6. A method according to claim 1 in which the base cooling means is a cooling tower and exhaust steam is fed to the cooling tower and condensed therein.
7. A method according to claim 1 in which the base cooling means includes a steam box in which exhaust steam is condensed indirectly and the cold cooling water is sprayed into the steam box to aid in condensing steam.
8. A method according to claim 7 in which the hot cooling water to be cooled is sprayed into the steam box.
9. A method according to claim 1 in which the portion of hot condensed water withdrawn from the exhaust steam stream and fed to the hot reservoir is approximately equal to the amount of cold cooling water injected into the exhaust steam.
10. Apparatus comprising:
a steam driven turbine;
a cooling tower;
means for delivering an exhaust steam stream under vacuum from the turbine to the cooling tower;
a hot reservoir for cooling water when hot;
a cold reservoir for cooling water when cold;
means for withdrawing cold cooling water from the cold reservoir and feeding cold cooling water to the exhaust steam to condense a portion of the steam when the cooling capacity of the cooling tower is inadequate to cool all the exhaust steam;
means for withdrawing hot condensed water from the exhaust steam stream and feeding it to the hot reservoir;
means for withdrawing hot cooling water from the hot reservoir when the temperature of the exhaust steam stream decreases to below the temperature of the hot cooling water in the hot reservoir and delivering the hot cooling water to the exhaust steam stream under vacuum to thereby cool the hot cooling water; and
means for delivering the resulting cold cooling water to the cold reservoir.
11. Apparatus according to claim 10 in which the means for withdrawing hot condensed water from the exhaust steam stream includes a conduit dimensioned to withdraw at least an amount of such water approximately equal to the amount of cooling water injected into the exhaust steam.
12. Apparatus according to claim 10 in which the means for withdrawing hot cooling water from the hot reservoir and delivering it to the exhaust steam stream includes a turbine or expander through which the hot cooling water flows and is partially flashed to steam thereby cooling the hot cooling water, and the turbine forms separate steam and cold cooling water streams.
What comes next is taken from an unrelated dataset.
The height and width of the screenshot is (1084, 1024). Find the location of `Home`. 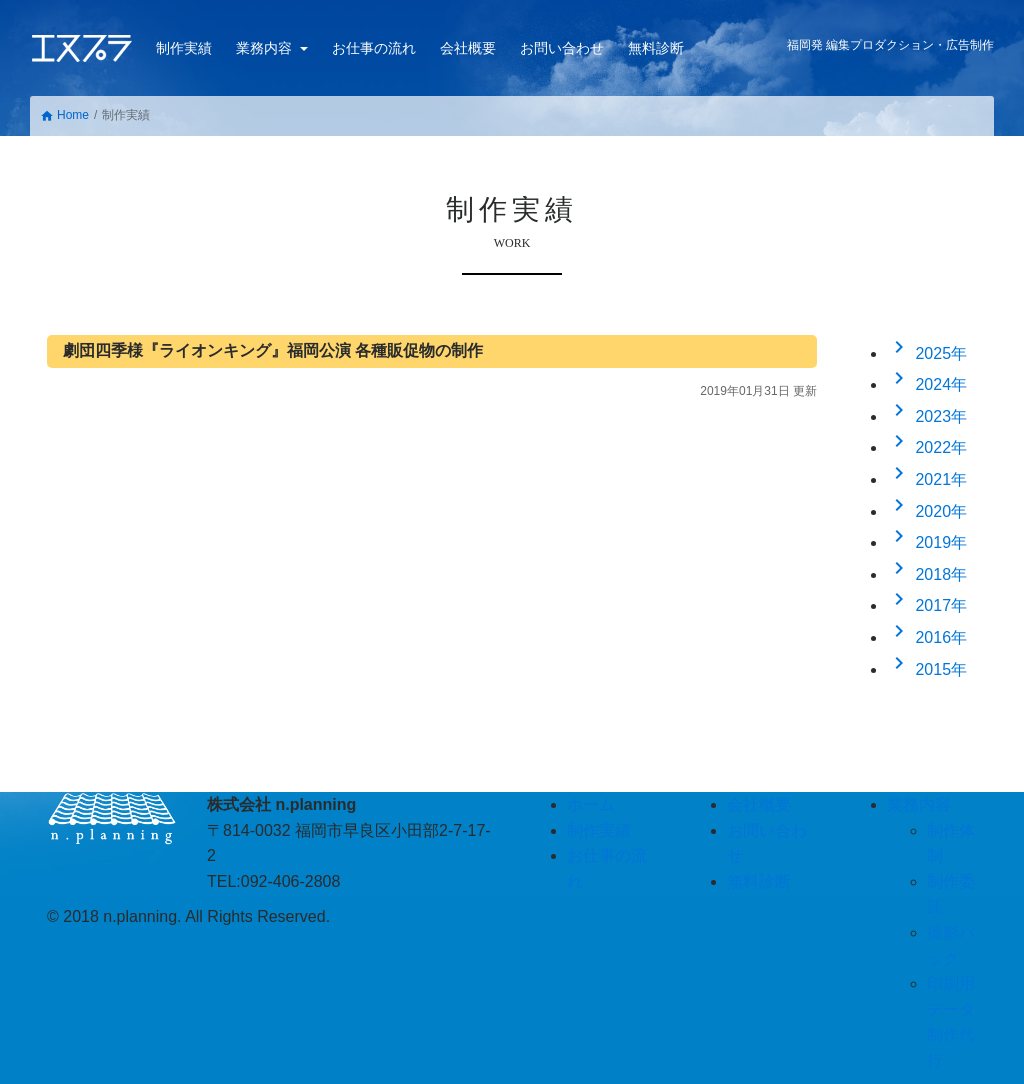

Home is located at coordinates (64, 115).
13. Apparatus according to claim 12 including means to deliver the cold cooling water from the turbine outlet to the cold reservoir and to feed the steam from the turbine to the cooling tower.
14. Apparatus comprising:
a base cooling means;
means for delivering an exhaust steam stream under vacuum to the base cooling means;
a hot reservoir for cooling water when hot;
a cold reservoir for cooling water when cold;
means for withdrawing cold cooling water from the cold reservoir and feeding cold cooling water to the exhaust steam to condense a portion of the steam when the cooling capacity of the base cooling means is inadequate to cool all the exhaust steam;
means for withdrawing hot condensed water from the exhaust steam stream and feeding it to the hot reservoir;
means for withdrawing hot cooling water from the hot reservoir when the temperature of the exhaust steam stream decreases to below the temperature of the hot cooling water in the hot reservoir and delivering the hot cooling water to the exhaust steam stream under vacuum to thereby cool the hot cooling water; and
means for delivering the resulting cold cooling water to the cold reservoir.
15. Apparatus according to claim 14 in which the means for withdrawing hot cooling water from the hot reservoir and delivering it to the exhaust steam stream includes a turbine through which the hot cooling water flows and is partially flashed to steam thereby cooling the hot cooling water.
16. Apparatus according to claim 15 in which the turbine or expander forms separate steam and cold cooling water streams and means is included to deliver the cold cooling water from the turbine outlet to the cold reservoir and to feed the steam from the turbine to the base cooling means.